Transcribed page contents
<<<<
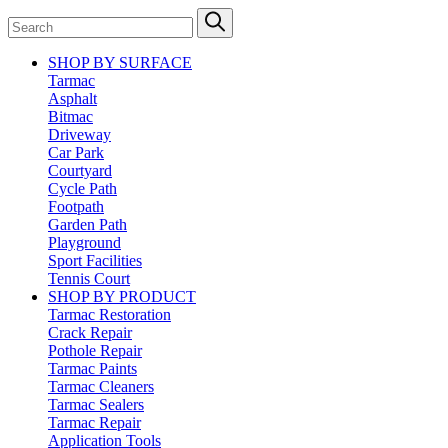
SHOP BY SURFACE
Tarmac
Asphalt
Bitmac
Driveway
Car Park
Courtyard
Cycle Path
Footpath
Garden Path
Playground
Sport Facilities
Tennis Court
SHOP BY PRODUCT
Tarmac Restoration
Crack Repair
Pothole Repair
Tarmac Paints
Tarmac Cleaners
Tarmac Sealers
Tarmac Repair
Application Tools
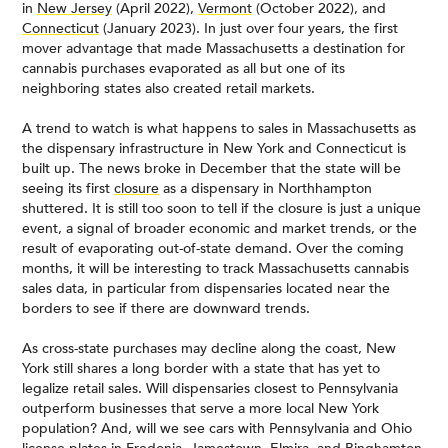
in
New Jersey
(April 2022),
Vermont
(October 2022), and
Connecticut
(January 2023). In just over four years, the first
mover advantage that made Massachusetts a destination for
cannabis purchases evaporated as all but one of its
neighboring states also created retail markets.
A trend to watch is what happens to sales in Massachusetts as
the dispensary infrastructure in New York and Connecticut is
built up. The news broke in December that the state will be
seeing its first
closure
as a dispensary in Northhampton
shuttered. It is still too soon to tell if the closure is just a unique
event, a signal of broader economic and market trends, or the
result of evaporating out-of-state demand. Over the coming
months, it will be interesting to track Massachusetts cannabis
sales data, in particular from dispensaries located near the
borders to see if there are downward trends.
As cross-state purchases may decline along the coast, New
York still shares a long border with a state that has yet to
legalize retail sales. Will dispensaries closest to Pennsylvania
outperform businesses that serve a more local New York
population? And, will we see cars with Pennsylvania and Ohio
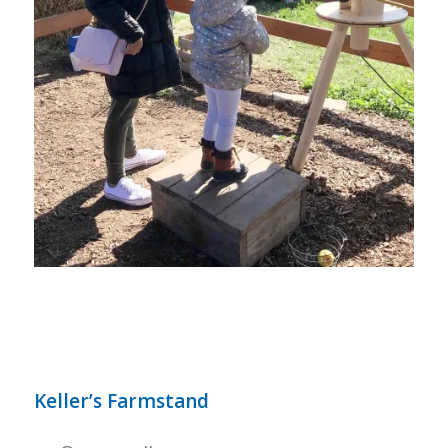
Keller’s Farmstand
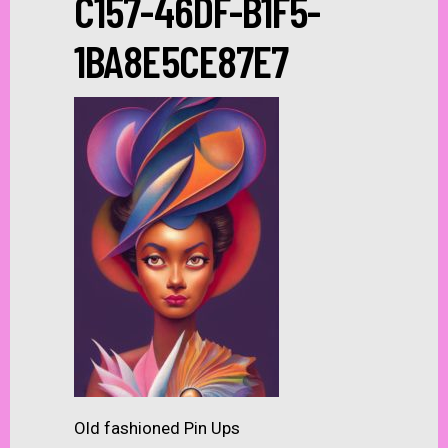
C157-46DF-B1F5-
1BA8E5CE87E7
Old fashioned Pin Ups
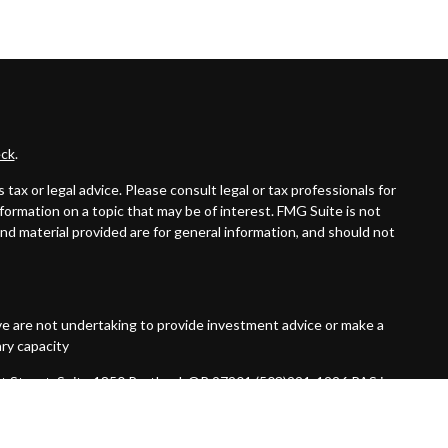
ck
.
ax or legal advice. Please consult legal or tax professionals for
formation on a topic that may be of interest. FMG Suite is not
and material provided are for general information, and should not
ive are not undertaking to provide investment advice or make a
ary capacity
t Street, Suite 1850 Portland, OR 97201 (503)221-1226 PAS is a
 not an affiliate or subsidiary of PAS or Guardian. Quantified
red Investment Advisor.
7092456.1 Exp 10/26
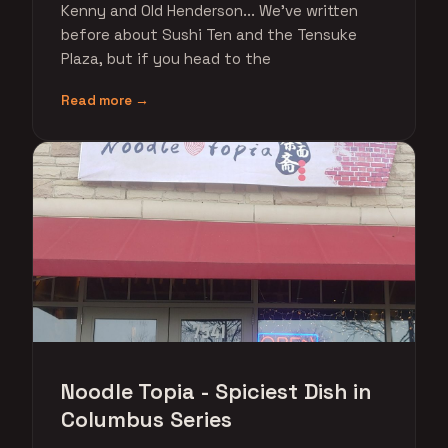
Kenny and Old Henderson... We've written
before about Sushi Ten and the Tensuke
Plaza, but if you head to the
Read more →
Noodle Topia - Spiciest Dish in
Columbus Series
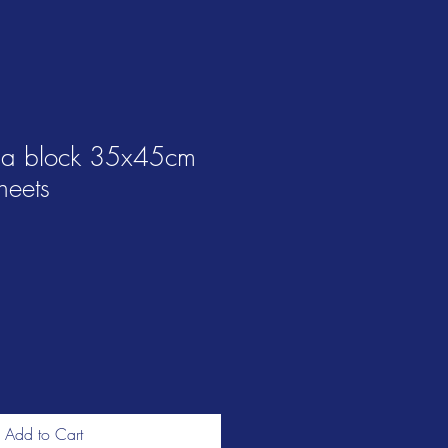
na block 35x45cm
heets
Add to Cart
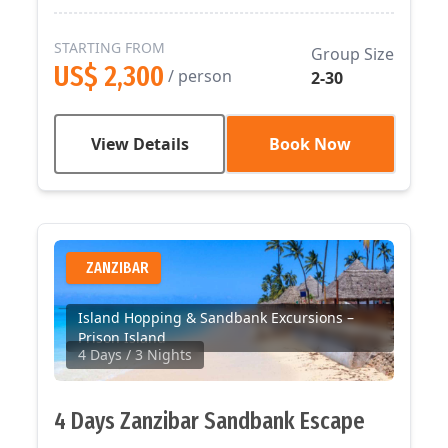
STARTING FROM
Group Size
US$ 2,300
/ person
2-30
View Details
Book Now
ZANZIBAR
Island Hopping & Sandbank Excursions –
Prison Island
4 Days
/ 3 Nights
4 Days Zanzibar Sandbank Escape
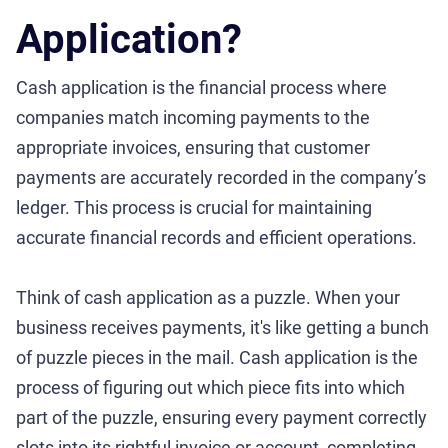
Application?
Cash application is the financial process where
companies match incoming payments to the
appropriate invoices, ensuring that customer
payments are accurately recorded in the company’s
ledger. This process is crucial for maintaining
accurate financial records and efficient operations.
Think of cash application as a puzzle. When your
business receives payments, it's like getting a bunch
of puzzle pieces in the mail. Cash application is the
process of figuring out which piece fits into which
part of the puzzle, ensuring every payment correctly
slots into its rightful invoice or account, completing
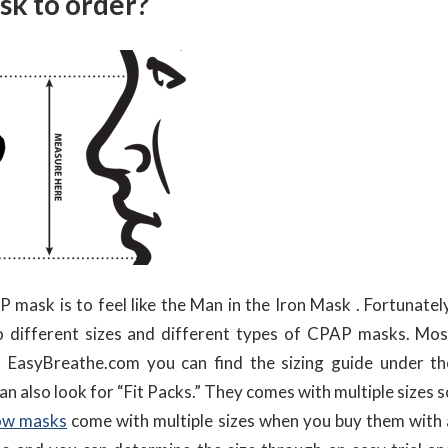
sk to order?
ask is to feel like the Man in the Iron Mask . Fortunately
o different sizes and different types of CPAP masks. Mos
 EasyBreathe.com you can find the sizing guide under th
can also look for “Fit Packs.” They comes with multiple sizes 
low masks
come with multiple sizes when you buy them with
>>>>
Would you output the data exactly, without any of its images?

(Exercise response):
SHOP BY SURFACE
Tarmac
Asphalt
Bitmac
Driveway
Car Park
Courtyard
Cycle Path
Footpath
Garden Path
Playground
Sport Facilities
Tennis Court
SHOP BY PRODUCT
Tarmac Restoration
Crack Repair
Pothole Repair
Tarmac Paints
Tarmac Cleaners
Tarmac Sealers
Tarmac Repair
Application Tools
in
New Jersey
(April 2022),
Vermont
(October 2022), and
Connecticut
(January 2023). In just over four years, the first
mover advantage that made Massachusetts a destination for
cannabis purchases evaporated as all but one of its
neighboring states also created retail markets.
A trend to watch is what happens to sales in Massachusetts as
the dispensary infrastructure in New York and Connecticut is
built up. The news broke in December that the state will be
seeing its first
closure
as a dispensary in Northhampton
shuttered. It is still too soon to tell if the closure is just a unique
event, a signal of broader economic and market trends, or the
result of evaporating out-of-state demand. Over the coming
months, it will be interesting to track Massachusetts cannabis
sales data, in particular from dispensaries located near the
borders to see if there are downward trends.
As cross-state purchases may decline along the coast, New
York still shares a long border with a state that has yet to
legalize retail sales. Will dispensaries closest to Pennsylvania
outperform businesses that serve a more local New York
population? And, will we see cars with Pennsylvania and Ohio
Keller’s Farmstand
C157-46DF-B1F5-
1BA8E5CE87E7
Old fashioned Pin Ups
ck
.
ax or legal advice. Please consult legal or tax professionals for
formation on a topic that may be of interest. FMG Suite is not
and material provided are for general information, and should not
ive are not undertaking to provide investment advice or make a
ary capacity
t Street, Suite 1850 Portland, OR 97201 (503)221-1226 PAS is a
 not an affiliate or subsidiary of PAS or Guardian. Quantified
red Investment Advisor.
7092456.1 Exp 10/26
Kenny and Old Henderson... We've written
before about Sushi Ten and the Tensuke
Plaza, but if you head to the
Read more →
Noodle Topia - Spiciest Dish in
Columbus Series
na block 35x45cm
heets
Add to Cart
STARTING FROM
Group Size
US$ 2,300
/ person
2-30
View Details
Book Now
ZANZIBAR
Island Hopping & Sandbank Excursions –
Prison Island
4 Days
/ 3 Nights
4 Days Zanzibar Sandbank Escape
Application?
Cash application is the financial process where
companies match incoming payments to the
appropriate invoices, ensuring that customer
payments are accurately recorded in the company’s
ledger. This process is crucial for maintaining
accurate financial records and efficient operations.
Think of cash application as a puzzle. When your
business receives payments, it's like getting a bunch
of puzzle pieces in the mail. Cash application is the
process of figuring out which piece fits into which
part of the puzzle, ensuring every payment correctly
slots into its rightful invoice or account, completing
sk to order?
ask is to feel like the Man in the Iron Mask . Fortunately
o different sizes and different types of CPAP masks. Mos
 EasyBreathe.com you can find the sizing guide under th
can also look for “Fit Packs.” They comes with multiple sizes 
low masks
come with multiple sizes when you buy them with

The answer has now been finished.